Documenta
31 de maio de 2007A decisão de Horwath de levar o visitante da documenta ao cinema e não fazê-lo ver um filme aqui e outro ali, entre as obras de artes expostas, põe fim às acusações de que exposições – como a última documenta, por exemplo – integram filmes de curta e longa duração, sem, no entanto, prestar atenção na forma como estes devem ser exibidos. Má qualidade de som, pessoas entrando e saindo das "caixas pretas" e um sem-fim de interrupções que acabam, não raramente, numa recepção deficiente da obra exibida.
"Filmes normais"
A seleção de Horwath em Kassel atrela a história do cinema à história da própria documenta, através da limitação do espaço de tempo do material escolhido: da segunda metade do último século até hoje. Ou seja, um período que começa com a primeira documenta, em 1955, e termina em 2007.

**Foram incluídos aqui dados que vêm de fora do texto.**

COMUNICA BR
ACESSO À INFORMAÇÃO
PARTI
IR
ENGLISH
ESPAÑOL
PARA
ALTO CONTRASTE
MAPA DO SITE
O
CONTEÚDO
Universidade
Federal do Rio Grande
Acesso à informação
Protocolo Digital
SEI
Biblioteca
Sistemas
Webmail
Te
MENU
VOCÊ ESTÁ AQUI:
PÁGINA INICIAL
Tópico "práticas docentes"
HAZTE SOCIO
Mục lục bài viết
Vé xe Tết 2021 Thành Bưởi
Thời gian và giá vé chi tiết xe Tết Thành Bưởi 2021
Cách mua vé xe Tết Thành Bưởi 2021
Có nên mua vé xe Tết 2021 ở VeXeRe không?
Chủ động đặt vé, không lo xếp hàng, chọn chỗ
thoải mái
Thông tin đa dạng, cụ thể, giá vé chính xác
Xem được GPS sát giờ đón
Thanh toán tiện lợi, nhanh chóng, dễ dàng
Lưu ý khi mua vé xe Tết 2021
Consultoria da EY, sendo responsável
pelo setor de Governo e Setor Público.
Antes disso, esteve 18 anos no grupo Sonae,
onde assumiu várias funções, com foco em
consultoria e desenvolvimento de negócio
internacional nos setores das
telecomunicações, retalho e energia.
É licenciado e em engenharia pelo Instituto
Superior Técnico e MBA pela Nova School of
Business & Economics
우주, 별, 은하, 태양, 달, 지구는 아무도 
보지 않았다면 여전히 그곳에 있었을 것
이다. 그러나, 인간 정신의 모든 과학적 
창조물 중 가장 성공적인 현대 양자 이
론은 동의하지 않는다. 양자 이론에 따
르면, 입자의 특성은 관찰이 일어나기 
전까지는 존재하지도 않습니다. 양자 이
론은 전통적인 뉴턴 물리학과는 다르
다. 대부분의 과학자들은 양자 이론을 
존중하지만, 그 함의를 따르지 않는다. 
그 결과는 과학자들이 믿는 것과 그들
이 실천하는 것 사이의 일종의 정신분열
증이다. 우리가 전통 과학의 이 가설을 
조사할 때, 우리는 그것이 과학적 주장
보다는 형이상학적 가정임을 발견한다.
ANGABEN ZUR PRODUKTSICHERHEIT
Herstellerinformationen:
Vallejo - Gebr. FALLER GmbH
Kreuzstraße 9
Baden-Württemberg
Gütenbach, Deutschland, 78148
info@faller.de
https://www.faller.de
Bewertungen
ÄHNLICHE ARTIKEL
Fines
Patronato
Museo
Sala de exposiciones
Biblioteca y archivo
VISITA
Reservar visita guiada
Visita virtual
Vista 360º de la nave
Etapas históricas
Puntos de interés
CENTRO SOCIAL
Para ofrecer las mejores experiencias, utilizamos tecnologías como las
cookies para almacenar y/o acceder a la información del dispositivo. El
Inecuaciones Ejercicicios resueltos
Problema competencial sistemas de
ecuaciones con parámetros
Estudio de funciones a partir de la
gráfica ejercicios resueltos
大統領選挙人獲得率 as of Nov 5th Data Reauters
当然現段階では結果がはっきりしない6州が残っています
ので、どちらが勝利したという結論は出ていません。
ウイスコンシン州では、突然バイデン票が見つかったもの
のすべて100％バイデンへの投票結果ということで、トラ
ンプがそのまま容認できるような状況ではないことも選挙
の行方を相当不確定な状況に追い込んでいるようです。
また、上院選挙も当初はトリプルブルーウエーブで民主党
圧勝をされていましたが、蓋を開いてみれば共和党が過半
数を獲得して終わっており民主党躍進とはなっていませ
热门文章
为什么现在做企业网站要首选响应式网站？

Serão 50 programas de um ou mais filmes, a serem exibidos em duas seções não consecutivas durante os cem dias de documenta. São filmes "de todos os gêneros", garante a curadoria: do popular à vanguarda e do documentário ao experimental.
Apesar da "diversidade" anunciada, os primeiros nomes de diretores listados deixam claro o pensamento atrás da escolha, que começa com ninguém menos que Roberto Rossellini, Abbas Kiarostami e Johan van der Keuken. Horwath cita em declarações à imprensa alemã seu retorno ao "conceito polêmico de um cinema normal", que remete a um ensaio do crítico Bert Rebhandl, de 1997, escrito durante a documenta 10, sob a curadoria da francesa Catherine David.
O "filme normal", no caso, é visto por Horwath não como o cinema comercial aos moldes de Hollywood, mas como um tipo de cinematografia que, apesar do apuro estético, raramente encontra espaço no universo das artes plásticas e numa mostra como a documenta.
Clássicos e experimentais
A idéia é distanciar-se do nicho dos portraits de artistas plásticos ou do foco específico em filmes experimentais, para dar espaço aos cânones da história do cinema.
Entre os escolhidos está, por exemplo, o clássico Viagem à Itália (1953), de Rossellini, o road movie iraniano Vida e nada mais (E a vida continua), de Kiarostami, e Férias Prolongadas, do grande documentarista holandês Johan van der Keuken, morto depois de concluir o filme, que tematiza com rara delicadeza seu próprio câncer.
Dos 96 filmes selecionados, consta apenas um brasileiro: Porto das Caixas (1961), de Paulo César Sarraceni, um retrato do machismo na sociedade brasileira e uma homenagem sutil da curadoria da mostra aos primórdios do Cinema Novo.
Destruindo mitos
Nos cem dias de documenta, haverá certamente quase tudo para quase todos os gostos. Desde Mouchette, a virgem possuída (1967), de Robert Bresson, à noite de homenagem à Filmkunst, um gênero cinematográfico que, segundo os organizadores da mostra, "destrói os mitos do cotidiano [numa alusão às Mitologias, de Roland Barthes] e as ilusões da continuidade do tempo, sobre os quais esses mitos se apóiam".
Não destruído, mas sim transformado em história e embalsamado como obra de arte numa "documenta", está ainda, por ironia do destino, Num ano de 13 luas (1978). "O mais histérico, desesperado e grandioso filme de Rainer Werner Fassbinder", segundo os organizadores em Kassel.
Um filme no qual o cineasta alemão revela, com seu olhar cruel e impiedoso, os últimos dias na vida do transexual Elvira – personagem que destila desespero e neuroses, envolto pela arquitetura de concreto de Frankfurt e em busca de conforto num universo completamente desolado. Um exemplo de "vida nua" na ficção, bem antes de Agamben.